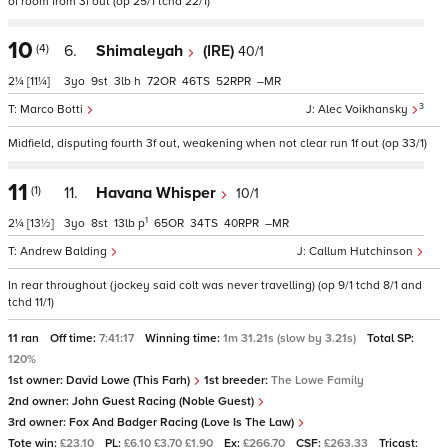
of room from 3f out (op 25/1 tchd 22/1)
10
(4)
6.
Shimaleyah
(IRE)
40/1
2¼
[11¼]
3
9
3
h
72
46
52
–
3
Marco Botti
Alec Voikhansky
Midfield, disputing fourth 3f out, weakening when not clear run 1f out (op 33/1)
11
(1)
11.
Havana Whisper
10/1
1
2¼
[13½]
3
8
13
p
65
34
40
–
Andrew Balding
Callum Hutchinson
In rear throughout (jockey said colt was never travelling) (op 9/1 tchd 8/1 and
tchd 11/1)
11 ran
Off time:
7:41:17
Winning time:
1m 31.21s (slow by 3.21s)
Total SP:
120%
1st owner:
David Lowe (This Farh)
1st breeder:
The Lowe Family
2nd owner:
John Guest Racing (Noble Guest)
3rd owner:
Fox And Badger Racing (Love Is The Law)
Tote win:
£23.10
PL:
£6.10 £3.70 £1.90
Ex:
£266.70
CSF:
£263.33
Tricast:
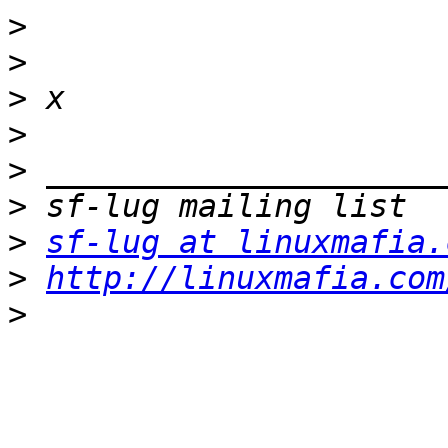
>
>
>
>
>
>
>
sf-lug at linuxmafia.
>
http://linuxmafia.com
>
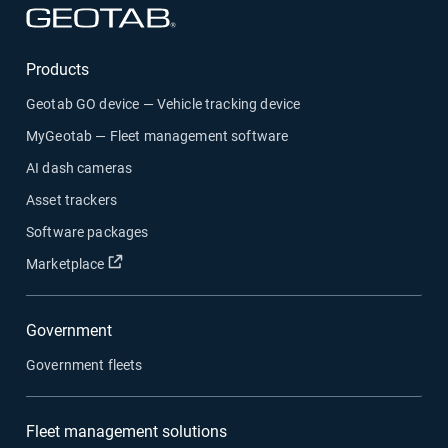
Open in new window
Products
Geotab GO device — Vehicle tracking device
MyGeotab — Fleet management software
AI dash cameras
Asset trackers
Software packages
Open in new window
Marketplace
Government
Government fleets
Fleet management solutions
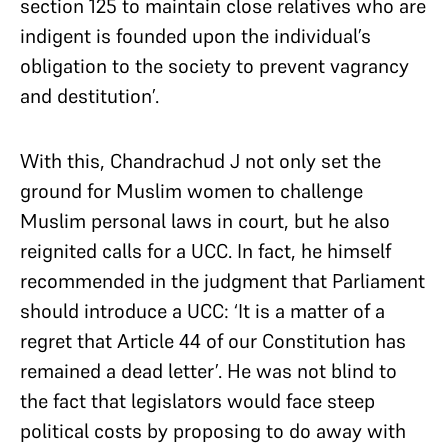
section 125 to maintain close relatives who are
indigent is founded upon the individual’s
obligation to the society to prevent vagrancy
and destitution’.
With this, Chandrachud J not only set the
ground for Muslim women to challenge
Muslim personal laws in court, but he also
reignited calls for a UCC. In fact, he himself
recommended in the judgment that Parliament
should introduce a UCC: ‘It is a matter of a
regret that Article 44 of our Constitution has
remained a dead letter’. He was not blind to
the fact that legislators would face steep
political costs by proposing to do away with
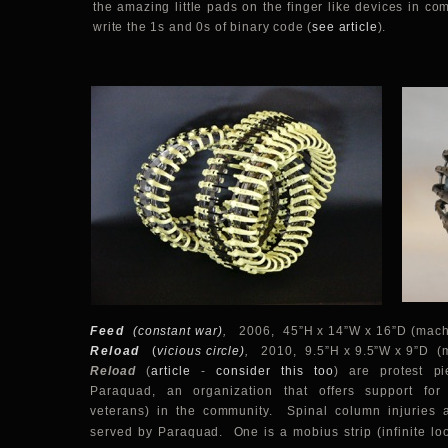
the amazing little pads on the finger like devices in co
write the 1s and 0s of binary code (
see article
).
Feed
(constant war)
,
2006, 45”H x 14”W x 16”D (machi
Reload
(
vicious circle)
,
2010, 9.5”H x 9.5”W x 9”D (m
Reload
(
article
-
consider this too
)
are protest pi
Paraquad, an organization that offers support for
veterans) in the community. Spinal column injuries 
served by Paraquad. One is a mobius strip (
infinite l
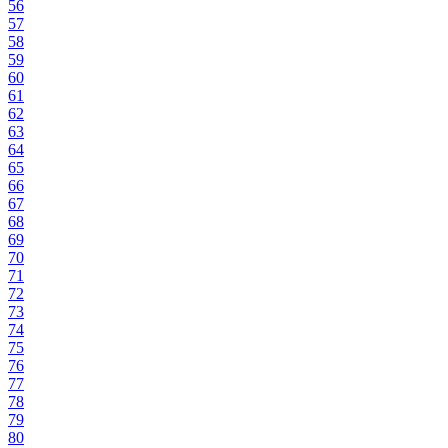
56
57
58
59
60
61
62
63
64
65
66
67
68
69
70
71
72
73
74
75
76
77
78
79
80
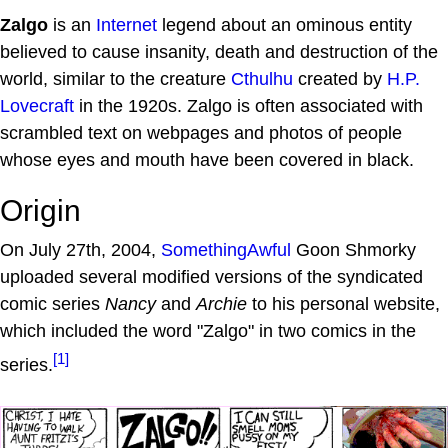
Zalgo
is an
Internet
legend about an ominous entity
believed to cause insanity, death and destruction of the
world, similar to the creature
Cthulhu
created by
H.P.
Lovecraft
in the 1920s. Zalgo is often associated with
scrambled text on webpages and photos of people
whose eyes and mouth have been covered in black.
Origin
On July 27th, 2004,
SomethingAwful
Goon Shmorky
uploaded several modified versions of the syndicated
comic series
Nancy
and
Archie
to his personal website,
which included the word "Zalgo" in two comics in the
[1]
series.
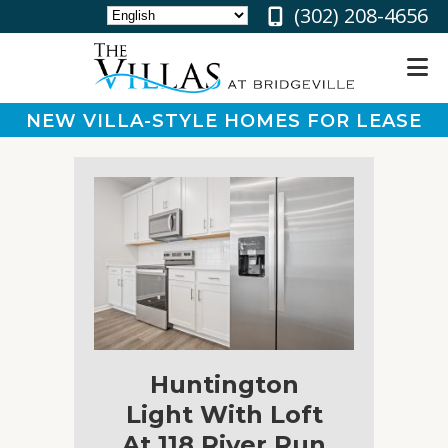
‪(302) 208-4656
NEW VILLA-STYLE HOMES FOR LEASE
About
Floor
Plans
Gallery
Community
Partners
&
Perks
Huntington
Residents
Light With Loft
At 118 River Run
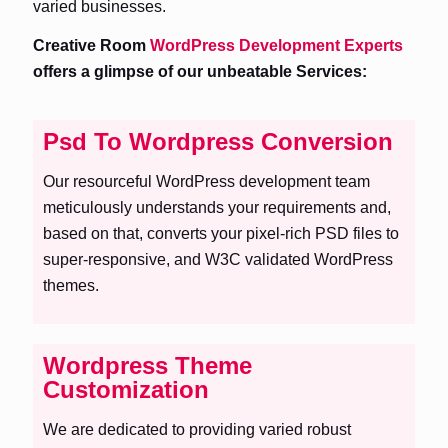
varied businesses.
Creative Room
WordPress Development Experts
offers a glimpse of our unbeatable Services:
Psd To Wordpress Conversion
Our resourceful WordPress development team
meticulously understands your requirements and,
based on that, converts your pixel-rich PSD files to
super-responsive, and W3C validated WordPress
themes.
Wordpress Theme
Customization
We are dedicated to providing varied robust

■ **Try it**
Leave the pictures out and reproduce exactly the lines from the top of the listing above through the line with "remained a dead letter’. He was not blind to".

■ **Solution to this exercise**
of room from 3f out (op 25/1 tchd 22/1)
10
(4)
6.
Shimaleyah
(IRE)
40/1
2¼
[11¼]
3
9
3
h
72
46
52
–
3
Marco Botti
Alec Voikhansky
Midfield, disputing fourth 3f out, weakening when not clear run 1f out (op 33/1)
11
(1)
11.
Havana Whisper
10/1
1
2¼
[13½]
3
8
13
p
65
34
40
–
Andrew Balding
Callum Hutchinson
In rear throughout (jockey said colt was never travelling) (op 9/1 tchd 8/1 and
tchd 11/1)
11 ran
Off time:
7:41:17
Winning time:
1m 31.21s (slow by 3.21s)
Total SP:
120%
1st owner:
David Lowe (This Farh)
1st breeder:
The Lowe Family
2nd owner:
John Guest Racing (Noble Guest)
3rd owner:
Fox And Badger Racing (Love Is The Law)
Tote win:
£23.10
PL:
£6.10 £3.70 £1.90
Ex:
£266.70
CSF:
£263.33
Tricast:
>
>
>
>
>
>
>
sf-lug at linuxmafia.
>
http://linuxmafia.com
>
Open in new window
Products
Geotab GO device — Vehicle tracking device
MyGeotab — Fleet management software
AI dash cameras
Asset trackers
Software packages
Open in new window
Marketplace
Government
Government fleets
Fleet management solutions
section 125 to maintain close relatives who are
indigent is founded upon the individual’s
obligation to the society to prevent vagrancy
and destitution’.
With this, Chandrachud J not only set the
ground for Muslim women to challenge
Muslim personal laws in court, but he also
reignited calls for a UCC. In fact, he himself
recommended in the judgment that Parliament
should introduce a UCC: ‘It is a matter of a
regret that Article 44 of our Constitution has
remained a dead letter’. He was not blind to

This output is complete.